Douglas County Health Department updates vaccine rollout
OMAHA, Neb. (WOWT) - Wednesday morning, the Douglas County Health Board got an update on the vaccine rollout efforts in the county.
The director of the Douglas County Health Department, Dr. Adi Pour, spoke to the board for more than an hour.
She first updated the board on the latest Coronavirus numbers in the county. Dr. Pour said more than 53% of the county population have been tested at least once. She said as of Wednesday, the positivity rate is 12%.
After peaking in November of 2020, Dr. Pour says the case count has decreased by 34% and the amount of tests have decreased by 17%.

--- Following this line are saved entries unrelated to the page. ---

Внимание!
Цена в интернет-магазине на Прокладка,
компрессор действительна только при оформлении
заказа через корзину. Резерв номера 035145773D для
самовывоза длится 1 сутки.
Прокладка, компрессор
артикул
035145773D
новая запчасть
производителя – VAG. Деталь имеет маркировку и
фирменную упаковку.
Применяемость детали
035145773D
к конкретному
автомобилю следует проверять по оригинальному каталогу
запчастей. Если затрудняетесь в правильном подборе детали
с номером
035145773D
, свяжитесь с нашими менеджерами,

“Less tests, but our positivity rate therefore decreased even further so that’s a good trend, we hope that’s what we’ll be seeing,” said Dr. Pour.

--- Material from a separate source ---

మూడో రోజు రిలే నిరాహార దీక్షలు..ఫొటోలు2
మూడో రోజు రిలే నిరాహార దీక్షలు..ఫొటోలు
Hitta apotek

She said hospital rates are on the decline as well, though we have plateaued in recent weeks.
“I’m also hearing from hospital workers that they are seeing less COVID patients in the hospital,” she said.
There are currently 28 patients on ventilators. Dr. Pour says that’s a good number because it used to be 50 patients.
She also discussed the vaccine rollout in the county.
From the middle of December until the middle of January, doses went primarily to healthcare systems because they had the ultra-cold storage freezers. Dr. Pour says the healthcare system has now finished vaccinating its workforce, so all doses sent to Douglas County from the state will go to the health department, which decides where they go from there.
To date, the health department has transferred or administered 7,300 doses. Those doses went to healthcare workers and emergency responders. On Jan. 15 they got another 4,000 doses. Those are being administered this week through invite-only “closed clinics” for specific occupational groups in phase 1A, like pharmacists, dentists and school nurses.
Jan. 25 the health department expects to receive 6,650 doses of the vaccine from the state.
Dr. Pour says by the end of January or the beginning of February, they’ll be finished with phase 1A and will be able to start vaccinating people in tier 1 of phase 1B.
That group includes first responders, utility workers, homeless shelter staff, corrections staff and educators. It also includes people 65 and older and people 18 and older with high-risk medical conditions.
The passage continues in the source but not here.